“Oh, I know she’s a star trouble maker, even if she has never succeeded in anything she tried to do to injure us,” Muriel readily admitted. “But you stood so staunchly for the right, Marjorie Dean, in all the fusses we had with her and the rest of the Sans, things simply had to turn out O. K. at the last.”
“I didn’t stand out more strongly for the right than any of the other Travelers,” Marjorie hastily corrected, her reply bordering on vexation.
“Certainly, you did, Modest Manager,” Muriel cheerfully contradicted. “I have all the proofs of the case at my tongue’s end.”
“Keep them there,” Marjorie told her with feigned displeasure.
“Oh, very well.” Muriel was all amiability. “I may think of some other sweet little thing about you later.”
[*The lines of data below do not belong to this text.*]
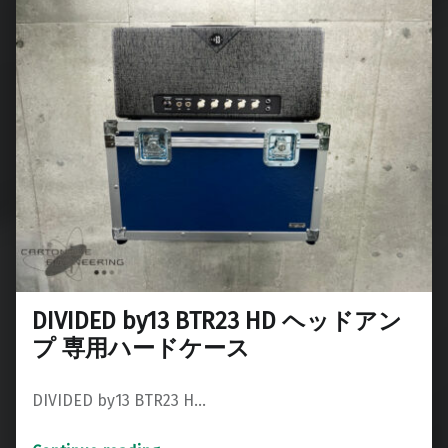
DIVIDED by13 BTR23 HD ヘッドアン
プ 専用ハードケース
DIVIDED by13 BTR23 H…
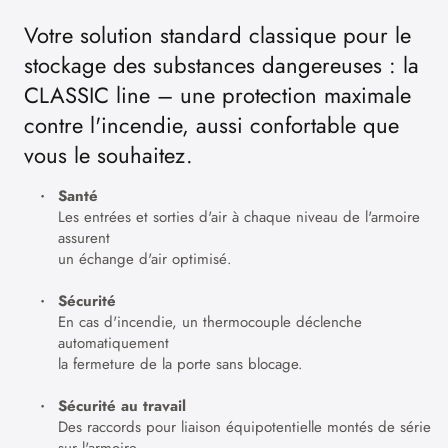
Votre solution standard classique pour le
stockage des substances dangereuses : la
CLASSIC line – une protection maximale
contre l'incendie, aussi confortable que
vous le souhaitez.
Santé
Les entrées et sorties d'air à chaque niveau de l'armoire
assurent
un échange d'air optimisé.
Sécurité
En cas d'incendie, un thermocouple déclenche
automatiquement
la fermeture de la porte sans blocage.
Sécurité au travail
Des raccords pour liaison équipotentielle montés de série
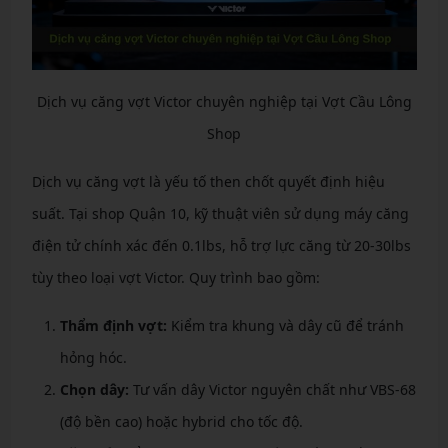
Dịch vụ căng vợt Victor chuyên nghiệp tại Vợt Cầu Lông
Shop
Dịch vụ căng vợt là yếu tố then chốt quyết định hiệu
suất. Tại shop Quận 10, kỹ thuật viên sử dụng máy căng
điện tử chính xác đến 0.1lbs, hỗ trợ lực căng từ 20-30lbs
tùy theo loại vợt Victor. Quy trình bao gồm:
Thẩm định vợt:
Kiểm tra khung và dây cũ để tránh
hỏng hóc.
Chọn dây:
Tư vấn dây Victor nguyên chất như VBS-68
(độ bền cao) hoặc hybrid cho tốc độ.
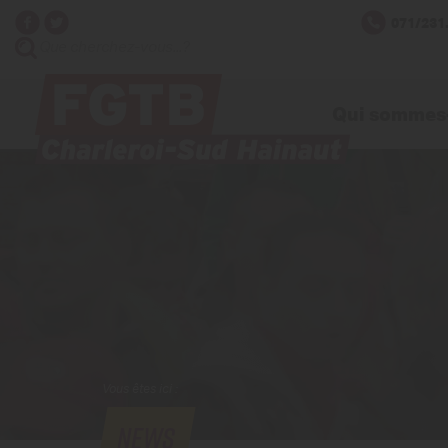
071/231
Qui sommes
Vous êtes ici :
NEWS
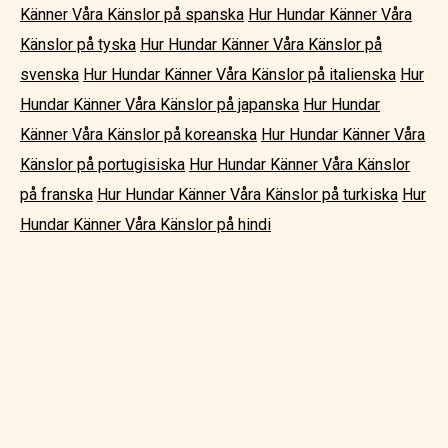
Känner Våra Känslor på spanska
Hur Hundar Känner Våra
Känslor på tyska
Hur Hundar Känner Våra Känslor på
svenska
Hur Hundar Känner Våra Känslor på italienska
Hur
Hundar Känner Våra Känslor på japanska
Hur Hundar
Känner Våra Känslor på koreanska
Hur Hundar Känner Våra
Känslor på portugisiska
Hur Hundar Känner Våra Känslor
på franska
Hur Hundar Känner Våra Känslor på turkiska
Hur
Hundar Känner Våra Känslor på hindi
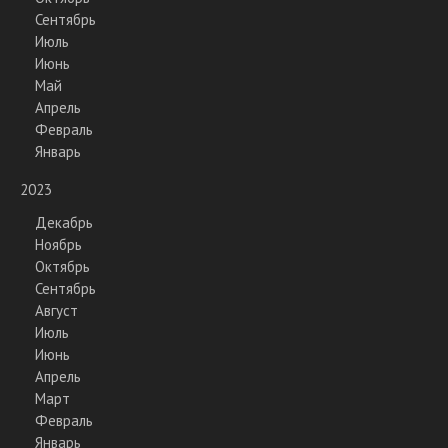
Сентябрь
Июль
Июнь
Май
Апрель
Февраль
Январь
2023
Декабрь
Ноябрь
Октябрь
Сентябрь
Август
Июль
Июнь
Апрель
Март
Февраль
Январь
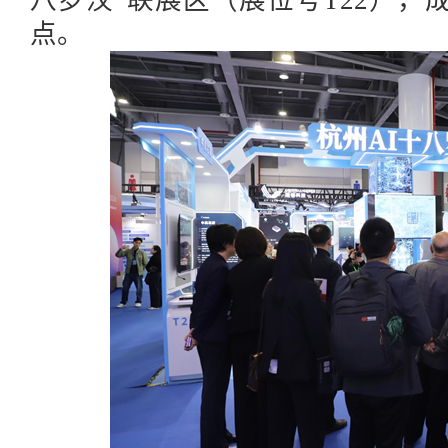
八罗汉”联展区（展位号T22），
点。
Readers of the “Marjorie Dean High School Series,” which comprises four volumes, and the “Marjorie Dean College Series,” also in four volumes, are thoroughly at home with Marjorie Dean and her many friends. “Marjorie Dean, College Post Graduate,” forms the initial volume in the “Marjorie Dean Post Graduate Series.” Returned to Hamilton College as a post graduate Marjorie took up the work she had set her heart upon doing. Surrounded by a devoted circle of girls who had kept pace with her in college, Marjorie felt that her most momentous year of enterprise and accomplishment had come.
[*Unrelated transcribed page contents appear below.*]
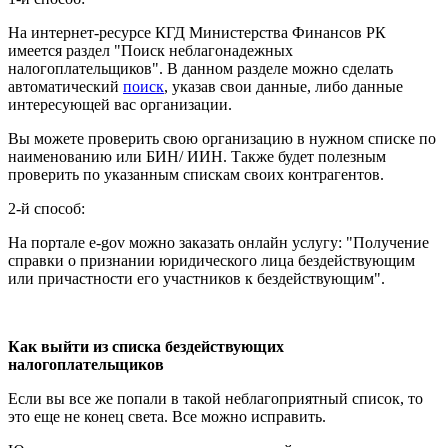
На интернет-ресурсе КГД Министерства Финансов РК
имеется раздел "Поиск неблагонадежных
налогоплательщиков". В данном разделе можно сделать
автоматический
поиск
, указав свои данные, либо данные
интересующей вас организации.
Вы можете проверить свою организацию в нужном списке по
наименованию или БИН/ ИИН. Также будет полезным
проверить по указанным спискам своих контрагентов.
2-й способ:
На портале e-gov можно заказать онлайн услугу: "Получение
справки о признании юридического лица бездействующим
или причастности его участников к бездействующим".
Как выйти из списка бездействующих
налогоплательщиков
Если вы все же попали в такой неблагоприятный список, то
это еще не конец света. Все можно исправить.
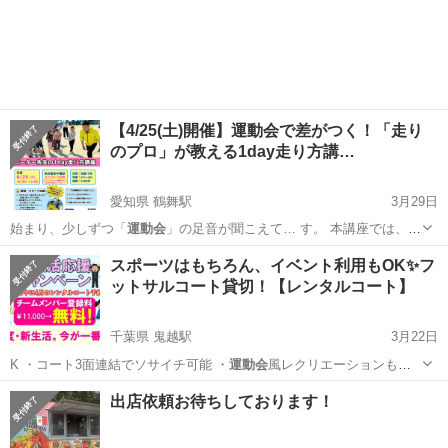
開催いたします… かれて競い合う紅白
運動会
形式を採用し、勝利…
山梨
南アルプス市
小井川駅
フリーマーケット
大運動会
【4/25(土)開催】運動会で差がつく！「走り
のプロ」が教える1day走り方講…
愛知県 鶴舞駅
3月29日
始まり、少しずつ「
運動会
」の足音が聞こえて… す。 本講座では、
運
動会
の徒競走に特化して… 付終了となります。
運動会
前に自信をつけ
愛知
名古屋市
鶴舞駅
スポーツ
運動会
スポーツはもちろん、イベント利用もOK✨フ
たい…
ットサルコート貸切！【レンタルコート】
千葉県 鬼越駅
3月22日
K ・コート3面連結でソサイチ可能 ・
運動会
風レクリエーションも開
催可能 さらに…
千葉
市川市
鬼越駅
スポーツ
出店依頼お待ちしております！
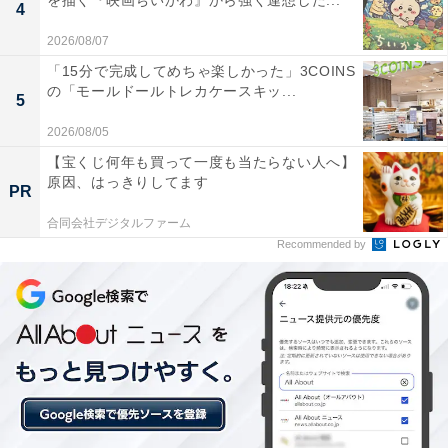
を描く『映画ちいかわ』から強く連想した...
4
2026/08/07
「15分で完成してめちゃ楽しかった」3COINS
の「モールドールトレカケースキッ...
5
2026/08/05
【宝くじ何年も買って一度も当たらない人へ】
原因、はっきりしてます
PR
合同会社デジタルファーム
Recommended by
Lack of unity at Wayland Hall had distressed her not a little since her return to the campus. She had dreamed rosy dreams of a unified Hamilton which she had fondly hoped might come true that very year. Instead, Wayland Hall, the house she loved best of all the campus houses, and her own roof tree, was brimming with dissention. She was now reflecting rather dispiritedly concerning this very thing. The encounter with Leslie Cairns and Doris Monroe had brought it foremost to her mind.
“I wonder how long Miss Monroe has known Miss Cairns?” she now mused aloud.
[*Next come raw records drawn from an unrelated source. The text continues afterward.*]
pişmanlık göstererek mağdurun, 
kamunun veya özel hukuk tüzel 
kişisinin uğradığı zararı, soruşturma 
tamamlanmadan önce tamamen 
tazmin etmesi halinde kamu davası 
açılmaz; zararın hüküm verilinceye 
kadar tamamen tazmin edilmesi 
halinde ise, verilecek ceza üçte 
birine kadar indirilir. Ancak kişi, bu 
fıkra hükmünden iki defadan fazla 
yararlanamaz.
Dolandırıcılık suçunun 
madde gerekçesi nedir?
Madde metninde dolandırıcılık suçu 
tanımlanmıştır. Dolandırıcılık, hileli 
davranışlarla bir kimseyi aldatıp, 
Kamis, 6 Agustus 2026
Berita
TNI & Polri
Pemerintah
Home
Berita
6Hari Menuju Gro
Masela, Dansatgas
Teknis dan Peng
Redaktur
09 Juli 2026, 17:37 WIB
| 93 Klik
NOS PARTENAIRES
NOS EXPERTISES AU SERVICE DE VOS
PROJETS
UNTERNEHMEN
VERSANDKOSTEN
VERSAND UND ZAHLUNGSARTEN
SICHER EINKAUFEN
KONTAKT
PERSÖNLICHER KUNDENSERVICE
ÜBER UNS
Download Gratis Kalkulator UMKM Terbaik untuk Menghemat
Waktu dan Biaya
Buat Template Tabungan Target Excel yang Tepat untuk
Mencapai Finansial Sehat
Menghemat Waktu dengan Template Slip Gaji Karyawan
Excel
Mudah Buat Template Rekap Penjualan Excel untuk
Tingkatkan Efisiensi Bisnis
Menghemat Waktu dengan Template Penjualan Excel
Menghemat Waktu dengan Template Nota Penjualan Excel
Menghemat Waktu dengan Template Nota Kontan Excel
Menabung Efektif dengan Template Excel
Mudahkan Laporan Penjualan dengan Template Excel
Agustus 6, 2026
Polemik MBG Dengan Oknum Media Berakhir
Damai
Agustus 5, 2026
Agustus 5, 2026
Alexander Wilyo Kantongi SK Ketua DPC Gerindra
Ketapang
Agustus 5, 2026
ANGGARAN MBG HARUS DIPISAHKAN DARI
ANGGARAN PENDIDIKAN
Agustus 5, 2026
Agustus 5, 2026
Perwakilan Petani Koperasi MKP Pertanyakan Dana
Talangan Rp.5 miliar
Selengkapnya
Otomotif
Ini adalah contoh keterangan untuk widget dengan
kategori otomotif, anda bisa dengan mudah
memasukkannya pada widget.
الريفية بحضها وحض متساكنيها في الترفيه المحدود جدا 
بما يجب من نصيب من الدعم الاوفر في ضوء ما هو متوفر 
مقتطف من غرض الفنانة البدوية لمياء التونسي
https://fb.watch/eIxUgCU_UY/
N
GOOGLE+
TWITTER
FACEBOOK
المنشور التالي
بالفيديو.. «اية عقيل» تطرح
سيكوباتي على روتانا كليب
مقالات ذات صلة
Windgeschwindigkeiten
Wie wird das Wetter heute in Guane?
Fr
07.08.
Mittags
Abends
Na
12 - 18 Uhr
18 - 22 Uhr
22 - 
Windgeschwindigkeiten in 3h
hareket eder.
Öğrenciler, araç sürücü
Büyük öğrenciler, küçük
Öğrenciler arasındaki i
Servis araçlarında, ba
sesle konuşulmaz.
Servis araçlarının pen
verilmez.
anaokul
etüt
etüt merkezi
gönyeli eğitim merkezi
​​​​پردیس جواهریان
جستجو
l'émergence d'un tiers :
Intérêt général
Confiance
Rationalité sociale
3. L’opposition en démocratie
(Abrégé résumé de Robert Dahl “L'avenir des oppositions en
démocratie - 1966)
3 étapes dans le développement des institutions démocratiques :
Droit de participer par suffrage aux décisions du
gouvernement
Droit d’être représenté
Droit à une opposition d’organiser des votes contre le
“Long enough to know better. There you go again, worrying over that selfish iceberg,” Muriel cried impatiently. “I might beneficently warn her against the snares of the Hob-goblin, but would she be grateful? Far from it. No, no, Muriel. Never contemplate such folly.” Muriel answered her own question in a prim, horrified tone.
“I quite agree with Muriel,” Marjorie smiled faintly.